The state’s highest court has upheld Wade R. Hoover’s 60-year prison term for sexually assaulting two boys younger than age 12 whom he had drugged and videotaped during the assaults.

“Hoover’s sentence neither carries an inference of gross disproportionality nor offends prevailing notions of decency … ,” Associate Supreme Court Justice Donald Alexander wrote for the seven-member court. The opinion was published on Tuesday.

Hoover, 39, had challenged the length of the term, calling it a “de facto life sentence.”

In oral arguments before the Maine Supreme Judicial Court, also known as the Law Court, in May, Hoover’s attorney, Scott Hess, argued it was too long and violated the state constitution.

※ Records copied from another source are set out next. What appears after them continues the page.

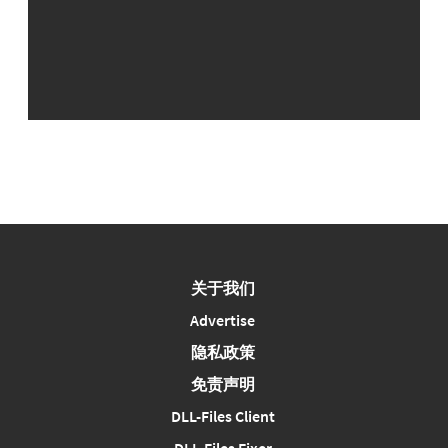
关于我们
Advertise
隐私政策
免责声明
DLL-Files Client
DLL-Files Fixer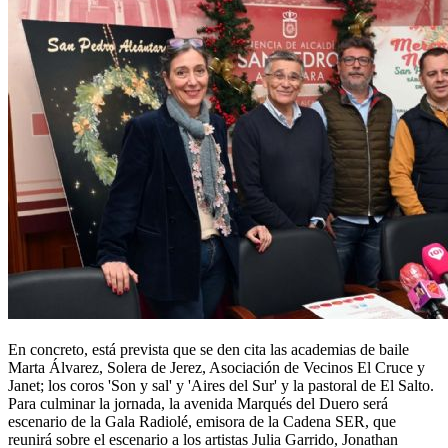
En concreto, está prevista que se den cita las academias de baile
Marta Álvarez, Solera de Jerez, Asociación de Vecinos El Cruce y
Janet; los coros 'Son y sal' y 'Aires del Sur' y la pastoral de El Salto.
Para culminar la jornada, la avenida Marqués del Duero será
escenario de la Gala Radiolé, emisora de la Cadena SER, que
reunirá sobre el escenario a los artistas Julia Garrido, Jonathan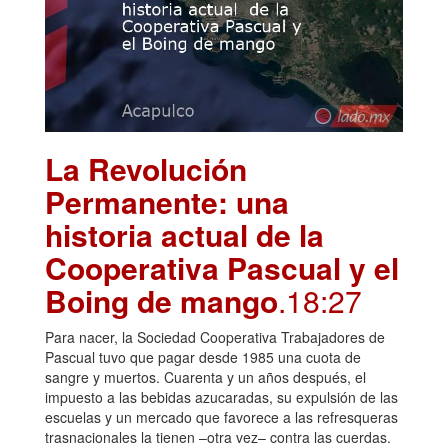
La Revolución
Permanente: una
historia actual de la
Cooperativa Pascual y el
Boing de mango
.18:27
Para nacer, la Sociedad Cooperativa Trabajadores de
Pascual tuvo que pagar desde 1985 una cuota de
sangre y muertos. Cuarenta y un años después, el
impuesto a las bebidas azucaradas, su expulsión de las
escuelas y un mercado que favorece a las refresqueras
trasnacionales la tienen –otra vez– contra las cuerdas.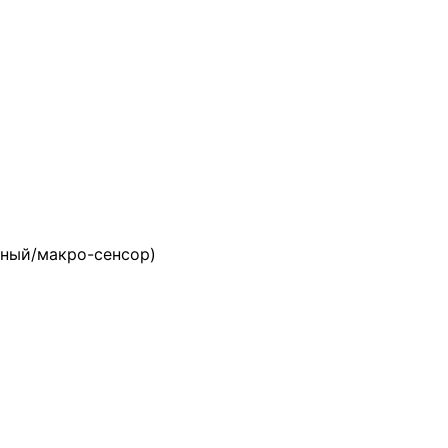
ьный/макро-сенсор)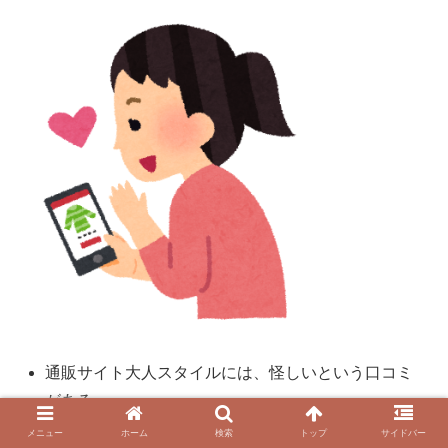
通販サイト大人スタイルには、怪しいという口コミ
がある
通販サイト大人スタイルは、「商品が届かない」
メニュー
ホーム
検索
トップ
サイドバー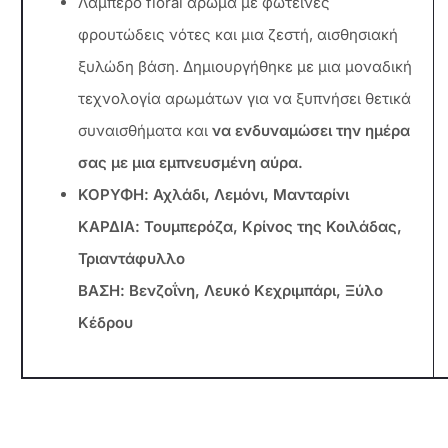
Λαμπερό floral άρωμα με φωτεινές
φρουτώδεις νότες και μια ζεστή, αισθησιακή
ξυλώδη βάση. Δημιουργήθηκε με μια μοναδική
τεχνολογία αρωμάτων για να ξυπνήσει θετικά
συναισθήματα και
να ενδυναμώσει την ημέρα
σας με μια εμπνευσμένη αύρα.
ΚΟΡΥΦΗ: Αχλάδι, Λεμόνι, Μανταρίνι
ΚΑΡΔΙΑ: Τουμπερόζα, Κρίνος της Κοιλάδας,
Τριαντάφυλλο
ΒΑΣΗ: Βενζοΐνη, Λευκό Κεχριμπάρι, Ξύλο
Κέδρου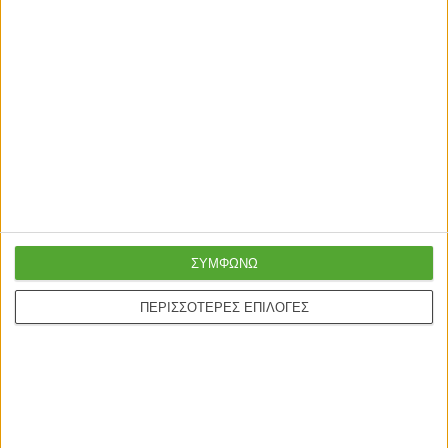
ΣΥΜΦΩΝΩ
ΠΕΡΙΣΣΟΤΕΡΕΣ ΕΠΙΛΟΓΕΣ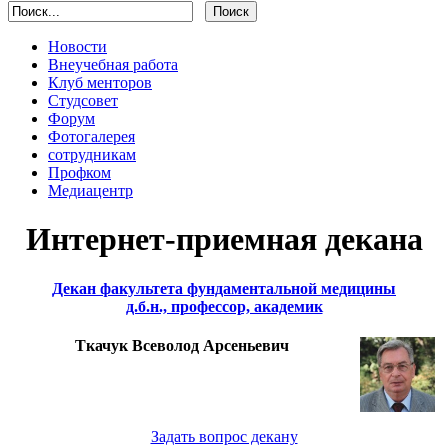
Новости
Внеучебная работа
Клуб менторов
Студсовет
Форум
Фотогалерея
сотрудникам
Профком
Медиацентр
Интернет-приемная декана
Декан факультета фундаментальной медицины
д.б.н., профессор, академик
Ткачук Всеволод Арсеньевич
Задать вопрос декану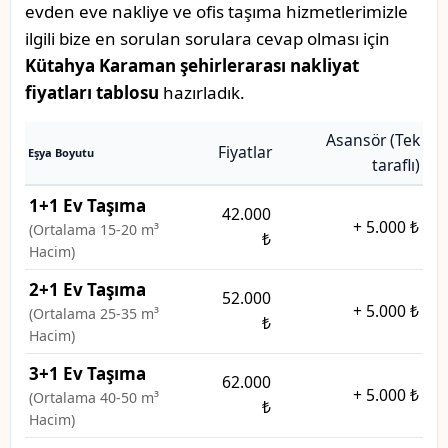
evden eve nakliye ve ofis taşıma hizmetlerimizle
ilgili bize en sorulan sorulara cevap olması için
Kütahya Karaman şehirlerarası nakliyat
fiyatları tablosu
hazırladık.
Asansör (Tek
Fiyatlar
Eşya Boyutu
taraflı)
1+1 Ev Taşıma
42.000
+
5.000 ₺
(Ortalama 15-20 m³
₺
Hacim)
2+1 Ev Taşıma
52.000
+
5.000 ₺
(Ortalama 25-35 m³
₺
Hacim)
3+1 Ev Taşıma
62.000
+
5.000 ₺
(Ortalama 40-50 m³
₺
Hacim)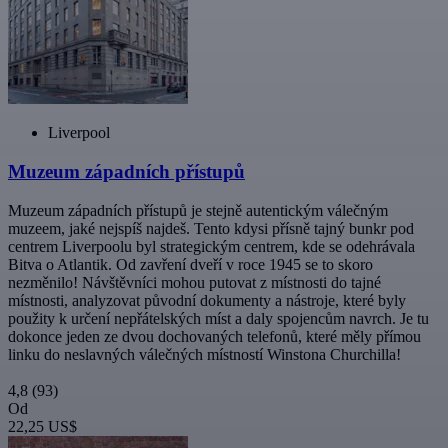
Liverpool
Muzeum západních přístupů
Muzeum západních přístupů je stejně autentickým válečným
muzeem, jaké nejspíš najdeš. Tento kdysi přísně tajný bunkr pod
centrem Liverpoolu byl strategickým centrem, kde se odehrávala
Bitva o Atlantik. Od zavření dveří v roce 1945 se to skoro
nezměnilo! Návštěvníci mohou putovat z místnosti do tajné
místnosti, analyzovat původní dokumenty a nástroje, které byly
použity k určení nepřátelských míst a daly spojencům navrch. Je tu
dokonce jeden ze dvou dochovaných telefonů, které měly přímou
linku do neslavných válečných místností Winstona Churchilla!
4,8
(93)
Od
22,25 US$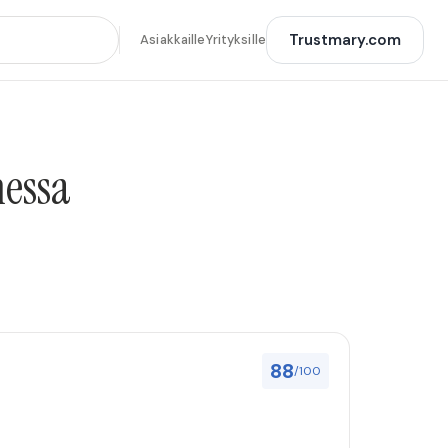
Trustmary.com
Asiakkaille
Yrityksille
messa
88
/100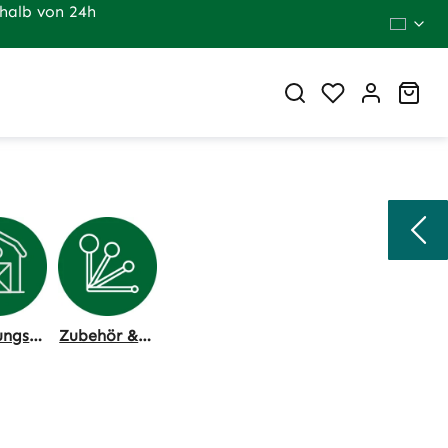
halb von 24h
Du hast 0 Pr
War
Fütterungstechnik, Stallhygiene
Zubehör & Dosierung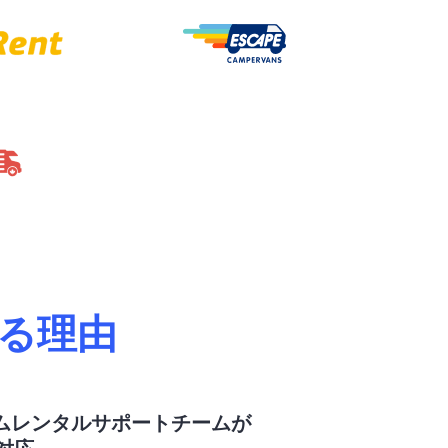
する理由
ムレンタルサポートチームが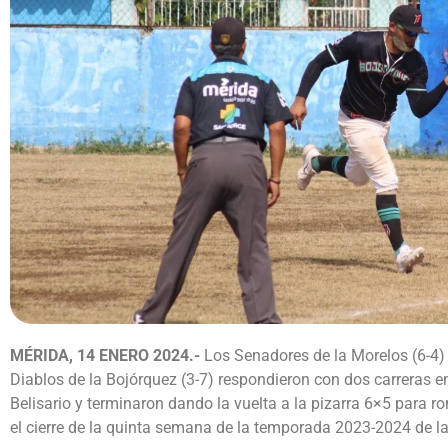
MÉRIDA, 14 ENERO 2024.-
Los Senadores de la Morelos (6-4) 
Diablos de la Bojórquez (3-7) respondieron con dos carreras e
Belisario y terminaron dando la vuelta a la pizarra 6×5 para ro
el cierre de la quinta semana de la temporada 2023-2024 de la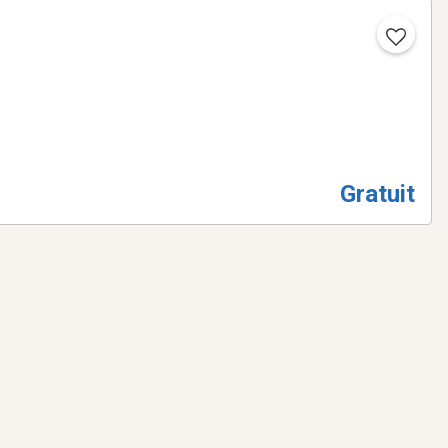
Gratuit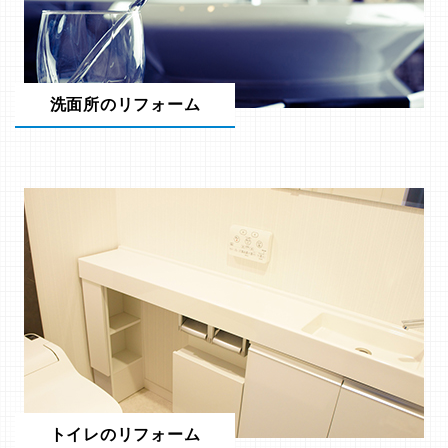
洗面所のリフォーム
トイレのリフォーム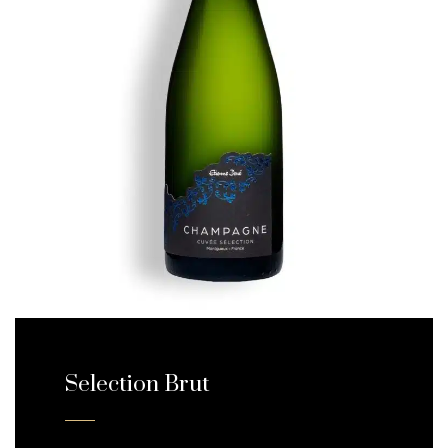
Selection Brut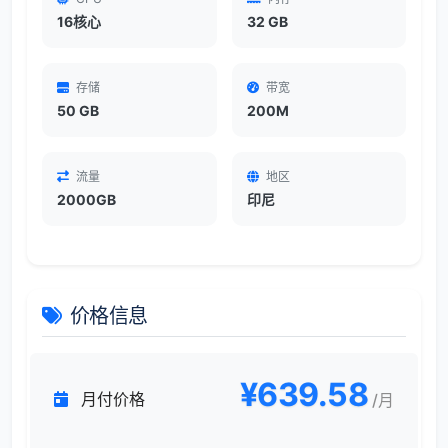
16核心
32 GB
存储
带宽
50 GB
200M
流量
地区
2000GB
印尼
价格信息
¥639.58
月付价格
/月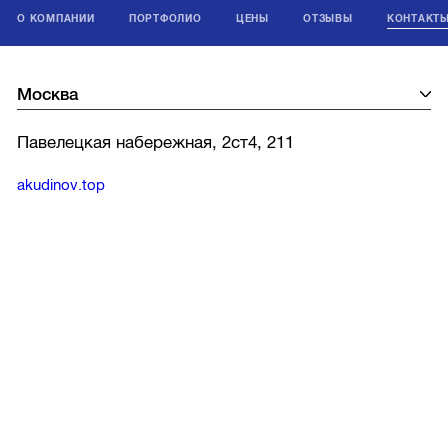
О КОМПАНИИ
ПОРТФОЛИО
ЦЕНЫ
ОТЗЫВЫ
КОНТАКТ
Павелецкая набережная, 2ст4, 211
akudinov.top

Hoover, a former martial arts instructor now serving 40 years in prison on federal convictions for producing and possessing child pornography, some showing him sexually abusing the two boys under age 12, says the 60-year state sentence also lacks opportunity for rehabilitation.

Hoover was sentenced to 35 years for sexually assaulting a boy in Kennebec County and a consecutive 25 years for sexually assaulting a different boy in Somerset County. The offenses occurred December 2008 to April 2012, and the sentences are to run concurrently with the 40-year federal term.

Paul Cavanaugh, deputy district attorney, urged the justices to uphold the sentence, saying it was proper.

At oral arguments, he told them, “It could have been longer.”

On Tuesday, District Attorney Maeghan Maloney said via email, “Sixty years is not too long of a prison sentence for the gross sexual assault of two children. The No. 1 one purpose of our criminal laws is to protect the most vulnerable of our society. No one is more vulnerable than a child. I am grateful to the Law Court for upholding the sentence and affirming the convictions.”

Hoover, 39, was not present during those arguments, because he is at a federal prison in Tucson, Arizona,

On Tuesday, Hess said, “I will be informing Mr. Hoover (about the opinion) and evaluating his remaining legal options for appeal.”

Maine law governing imprisonment for someone convicted of gross sexual assault was amended in 2015 to say that someone convicted of assault on a child not yet 12 years old faces “a definite term of imprisonment for any term of years.”

This was Hoover’s second loss at the state appeal court level.

He previously challenged the state’s prosecution of him on the child sexual assault charges after he pleaded guilty to the federal charges of sexual exploitation of a child and possession of child pornography.